Strengths and weaknesses of cooperative action options
Cooperative action proposals have little political salience: it is hard to get public support or interest about more opportunities for bureaucrats to talk to each other! But one clear example of federal–state cooperative action was the coordinated care trials that involved testing a hypothesis that elimination of programmatic boundaries would either improve continuity of care or efficiency. Both federal and state action was required to effect these trials. Recent COAG decisions about health workforce were designed to ameliorate the problems of program discontinuity in this area with creation of federal–state committees to facilitate joint planning of health workforce needs.

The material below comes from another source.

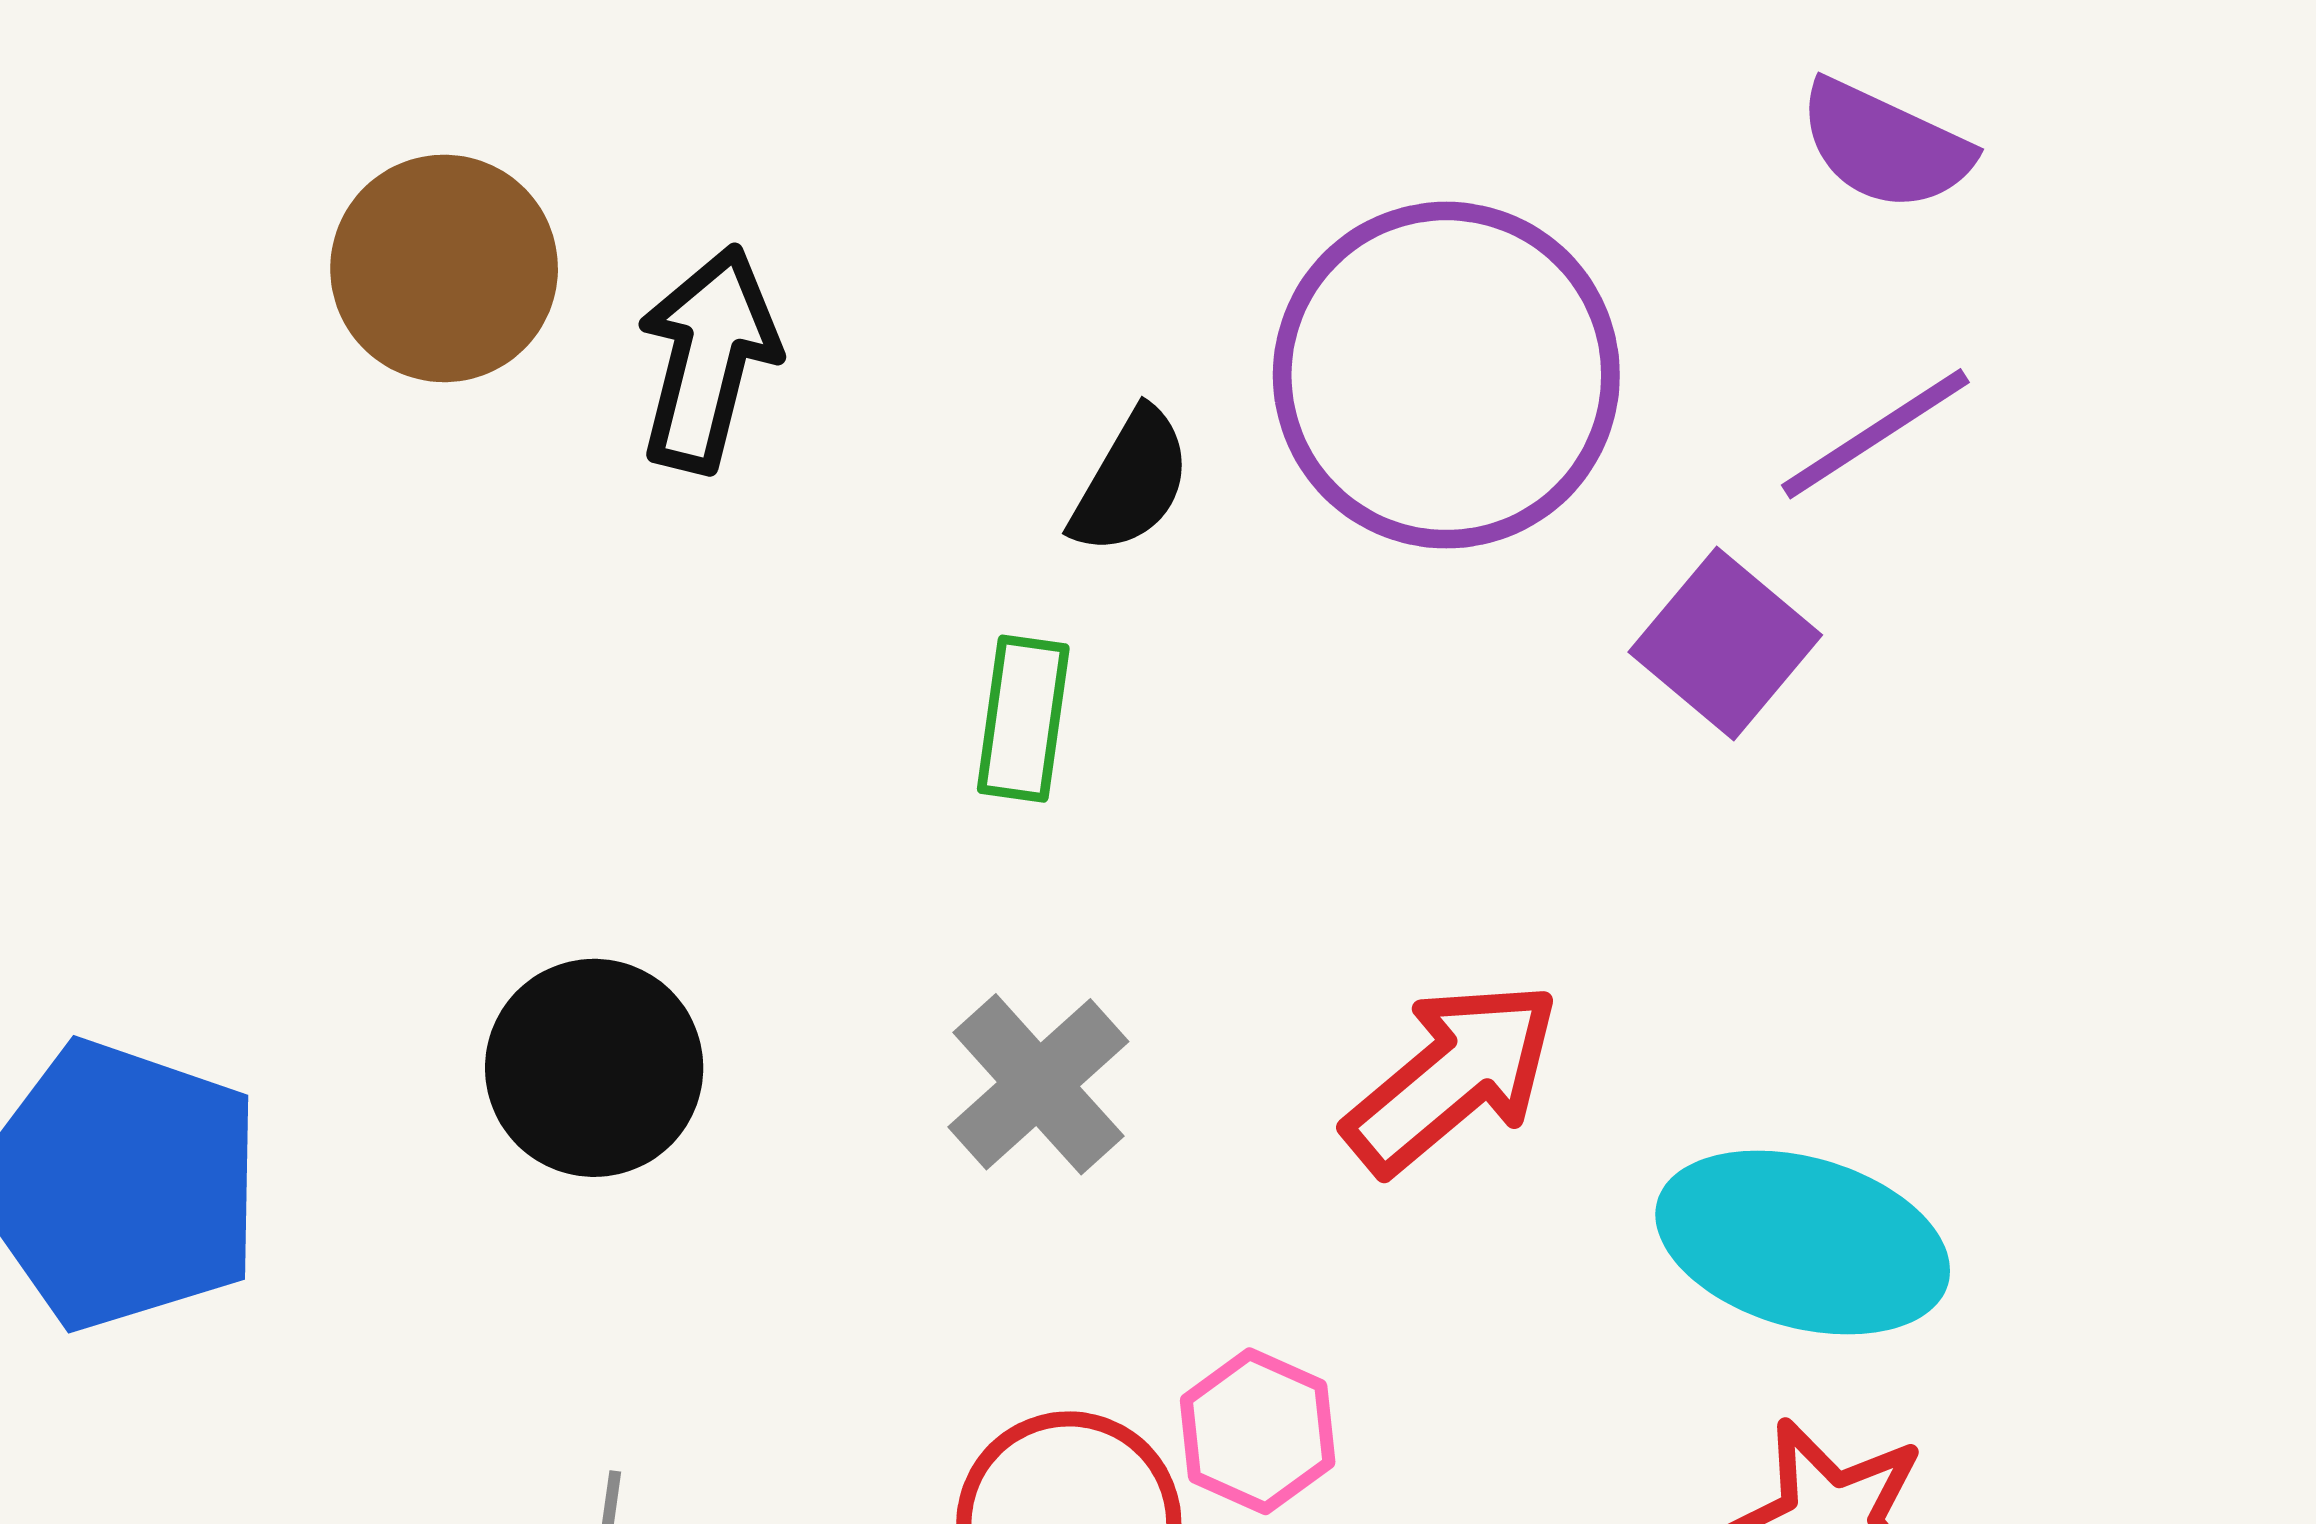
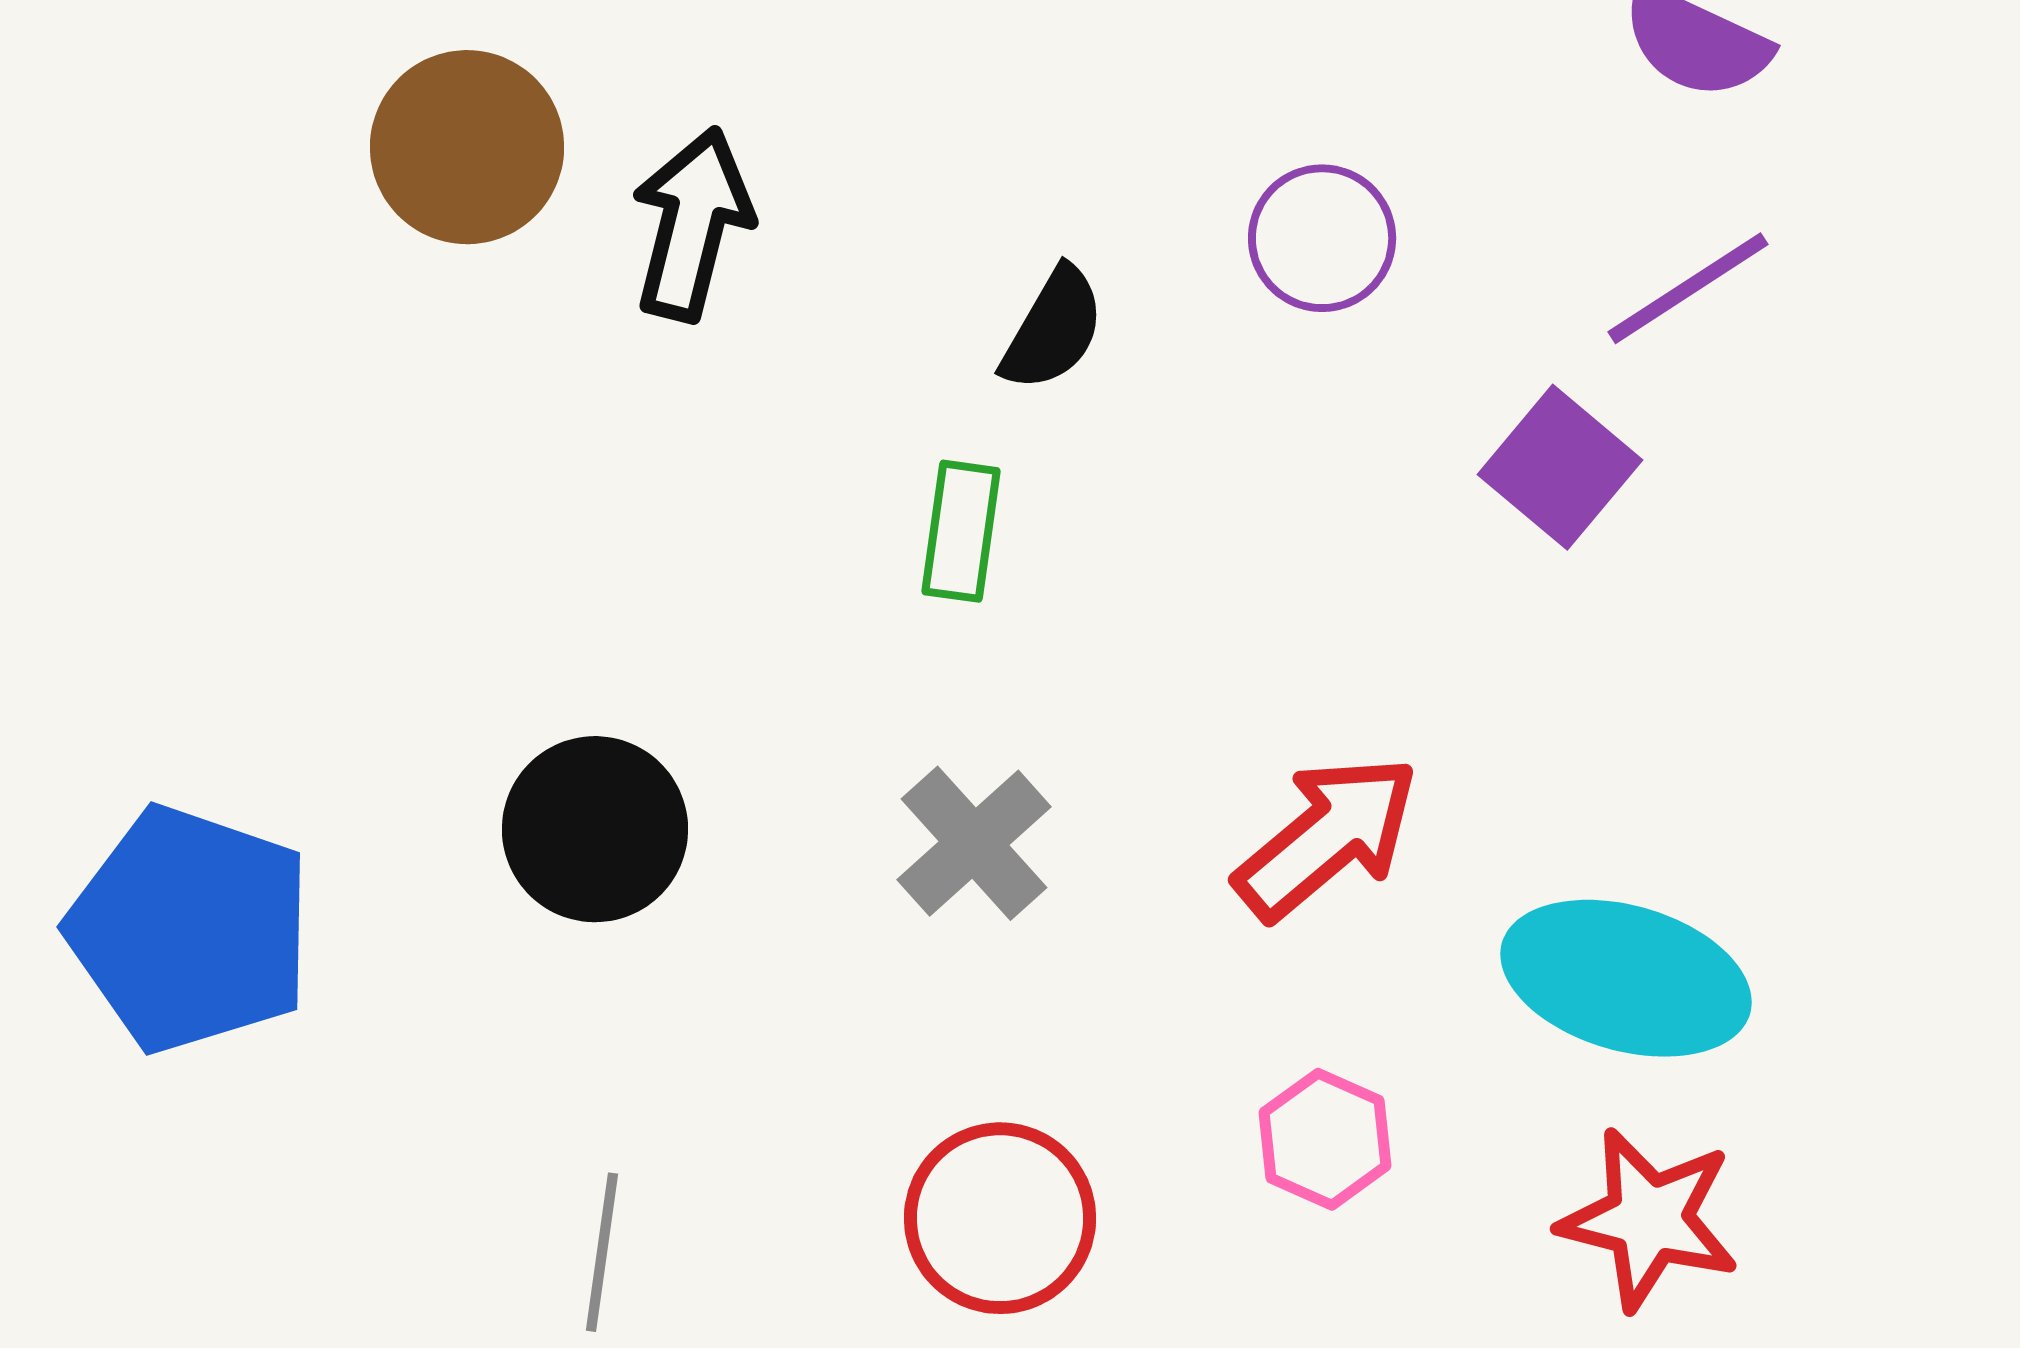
purple circle: (1446, 375) -> (1322, 238), size x0.5
pink hexagon: (1258, 1431) -> (1325, 1139), moved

Cooperative action requires both levels of government to commit to real action: giving up individual power in favour of shared power and negotiating additional funding or funding flexibility from central agencies. Neither component of this is easy, and the benefits of cooperative action may in the end prove illusory, hard to document or accruing after the initiators have moved on. Thus, despite the logic and superficial appeal of such proposals, there have been few documented successes of these arrangements.
CONCLUSION
We have argued that the policy problems governments try to address through federal–state negotiations are best thought of as the problems of aligning and coordinating programs. While ‘big bang’ solutions to realignment are attractive to policy spectators, they are unlikely to be adopted. Health will never be integrated into one program which is the responsibility of one level of government.
Addressing the ‘fiscal squabbles’, ‘waiting’ and ‘waste’ we alluded to at the beginning of this chapter will require the Australian government and the states to consider strategies for functional alignment and cooperative action in relation to specific programs.